🤖 AI Summary
Existing speech and text benchmarks inadequately assess the naturalness of streaming speech-to-speech language models in conversational settings. This work proposes SPEARBench, the first multidimensional evaluation framework tailored to such models, capturing core characteristics of human dialogue—including response latency, turn-taking dynamics, emotional naturalness, interpersonal stance, and dialect consistency. Built upon the Seamless Interaction corpus, the benchmark employs controlled dialogue prompts, integrates multi-model inference, ASR robustness testing, and emotion-and-stance analysis, and introduces interpretable distributional baselines for systematic evaluation.
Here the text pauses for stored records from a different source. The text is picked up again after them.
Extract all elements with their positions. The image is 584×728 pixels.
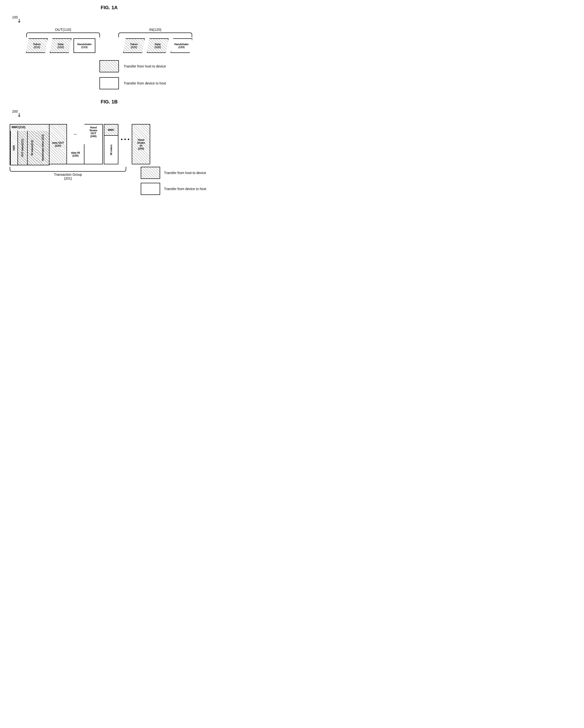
fig1b: FIG. 1B 200 ↘ MMC(210) HDR OUT token(211…: [10, 99, 209, 195]
mmc-small-area: MMC IN token: [104, 124, 118, 164]
mmc-small-block: MMC: [104, 124, 118, 135]
packet-handshake-123: Handshake(123): [170, 38, 192, 53]
transaction-label: Transaction Group(201): [54, 173, 82, 180]
transaction-brace: [10, 167, 126, 172]
out-token-cell: OUT token(211): [18, 131, 27, 165]
fig1a-title: FIG. 1A: [10, 5, 209, 10]
packet-data-112: Data(112): [50, 38, 72, 53]
in-token-cell: IN token(212): [27, 131, 37, 165]
legend-plain-1b: Transfer from device to host: [141, 183, 206, 195]
hdr-cell: HDR: [10, 131, 18, 165]
transaction-group-section: Transaction Group(201): [10, 167, 126, 180]
mmc-small-label: MMC: [108, 128, 114, 131]
label-200: 200: [12, 109, 18, 113]
handshake-out-block: HandShakeOUT(240): [84, 124, 103, 164]
handshake-in-block: HandShakeIN(250): [132, 124, 150, 164]
data-in-block: data IN(230): [67, 144, 84, 164]
in-label: IN(120): [149, 27, 161, 31]
legend-plain-text-1b: Transfer from device to host: [164, 187, 206, 191]
legend-plain: Transfer from device to host: [100, 77, 166, 89]
arrow-left: ←: [73, 124, 78, 144]
fig1b-legend: Transfer from host to device Transfer fr…: [141, 167, 206, 195]
dots: • • •: [118, 136, 132, 142]
fig1b-title: FIG. 1B: [10, 99, 209, 105]
out-brace: [26, 32, 100, 37]
legend-plain-box: [100, 77, 119, 89]
legend-hatched-text: Transfer from host to device: [124, 64, 166, 68]
data-in-label: data IN(230): [71, 151, 80, 157]
legend-hatched: Transfer from host to device: [100, 60, 166, 72]
legend-plain-box-1b: [141, 183, 160, 195]
packet-token-111: Token(111): [26, 38, 48, 53]
mmc-label: MMC(210): [11, 126, 25, 129]
legend-plain-text: Transfer from device to host: [124, 81, 166, 85]
packet-token-121: Token(121): [123, 38, 145, 53]
legend-hatched-text-1b: Transfer from host to device: [164, 171, 206, 175]
in-token-vert: IN token: [104, 135, 118, 164]
handshake-out-label: HandShakeOUT(240): [89, 126, 97, 138]
packet-data-122: Data(122): [147, 38, 169, 53]
handshake-token-cell: Handshake token (213): [37, 131, 49, 165]
mmc-block: MMC(210) HDR OUT token(211) IN token(212…: [10, 124, 50, 165]
fig1a: FIG. 1A 100 ↘ OUT(110) IN(120) Token(111…: [10, 5, 209, 89]
out-label: OUT(110): [55, 27, 71, 31]
in-brace: [118, 32, 192, 37]
legend-hatched-1b: Transfer from host to device: [141, 167, 206, 179]
packet-handshake-113: Handshake(113): [74, 38, 95, 53]
label-100: 100: [12, 15, 18, 19]
handshake-in-label: HandShakeIN(250): [137, 138, 145, 150]
legend-hatched-box: [100, 60, 119, 72]
data-out-block: data OUT(220): [50, 124, 67, 164]
data-out-label: data OUT(220): [52, 141, 64, 147]
legend-hatched-box-1b: [141, 167, 160, 179]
Experimental results reveal that while current models achieve high signal quality and low ASR error rates, they still exhibit significant deviations from human-like behavior in temporal interaction patterns and sociolinguistic dynamics.
📝 Abstract
Streaming speech-to-speech language models aim to answer spoken queries directly with synthetic speech. However, standard speech and text benchmarks do not capture whether these systems behave naturally in conversations, where timing, turn-taking, prosody, interpersonal stance, language and dialect consistency, and relationship-aware appropriateness jointly shape perceived quality. We introduce SPEARBench, a benchmark for evaluating naturalness in speech-to-speech language models from question-answer interactions. SPEARBench constructs controlled dialogue prompts from the Seamless Interaction corpus, runs inference across multiple models, and evaluates generated answers using a multidimensional protocol that covers response latency, interruptions, speech quality, ASR robustness, language and dialect consistency, emotional naturalness, interpersonal stance, and explainable distributional baselines. The benchmark includes original human answers as a reference condition and reports results for several contemporary models. Results show that current models can achieve high signal-level quality and low ASR error while still differing from human conversational behavior in latency, overlap, dialect preservation, emotional adaptation, and interpersonal stance dynamics.